Speriam: che 'l sol cadente anco rinasce;
E 'l ciel, quando men luce,
L' aspettato seren spesso n' adduce,

with Tasso's superb, even though borrowed, paganism:

Amiam: che 'l sol si muore, e poi rinasce;
A noi sua breve luce
S' asconde, e 'l sonno eterna notte adduce--

when we make this comparison we have the spiritual measure of the man. A
similar comparison will give us his measure as a poet. Take the graceful
but over-elaborated picture:

Quell' augellin che canta
Sì dolcemente, e lascivetto vola
Or dall' abete al faggio,
Ed or dal faggio al mirto,
S' avesse umano spirto
Direbbe: 'Ardo d' amore, ardo d' amore!'

Compare with this the spontaneous sketch of Tasso:

Odi quell' usignuolo
Che va di ramo in ramo
Cantando: 'Io amo, io amo!'[191]

Or again, with the irresistible slyness of the final chorus of the
_Aminta_ already quoted compare the sententious lines with which Guarini
closed his play:

O fortunata coppia,
Che pianto ha seminato, e riso accoglie!
Con quante amare doglie
Hai raddolciti tu gli affetti tuoi!
Quinci imparate voi,
O ciechi e troppo teneri mortali,
I sinceri diletti, e i veri mali.
Non è sana ogni gioia,
Nè mal ciò che v' annoia.
Quello è vero gioire,
Che nasce da virtù dopo il soffrire.

It is impossible not to come to the conclusion that we are listening in
the one case to a genuine poet of no common order, in the other to a
poetaster of considerable learning and great ingenuity, who elected to don
the outward habit of a somewhat hypocritical morality. The effect of the
contrast is further heightened when we remember that Guarini never for a
moment doubted that he had far surpassed the work of his predecessor.

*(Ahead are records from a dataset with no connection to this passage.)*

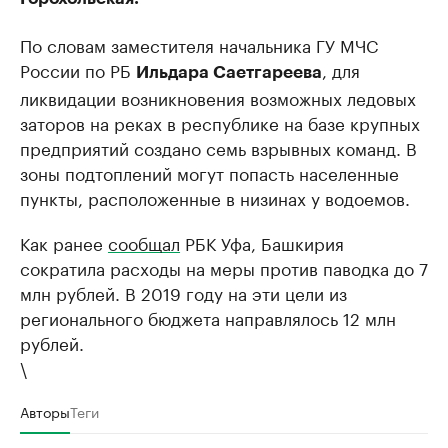
По словам заместителя начальника ГУ МЧС
России по РБ
, для
Ильдара Саетгареева
ликвидации возникновения возможных ледовых
заторов на реках в республике на базе крупных
предприятий создано семь взрывных команд. В
зоны подтоплений могут попасть населенные
пункты, расположенные в низинах у водоемов.
Как ранее
сообщал
РБК Уфа, Башкирия
сократила расходы на меры против паводка до 7
млн рублей. В 2019 году на эти цели из
регионального бюджета направлялось 12 млн
рублей.
\
Авторы
Теги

Guarini's comment on the _Aminta_ in his letter to Speroni has been
already quoted: it does little credit to the writer. Manso, the companion
and biographer of Tasso, records that, the poet being asked by some
friends what he thought of the _Pastor fido_, a copy of which had lately
found its way to him at Naples:

Et egli, 'Mi piace sopramodo, ma confesso di non saper la cagione perchè
mi piaccia.' Onde io rispondendogli, 'Vi piacerà per avventura,'
soggiunsi, 'quel che vi riconoscete del vostro.' Et egli replicò, 'Ne
può piacere il vedere il suo in man d' altri.'[192]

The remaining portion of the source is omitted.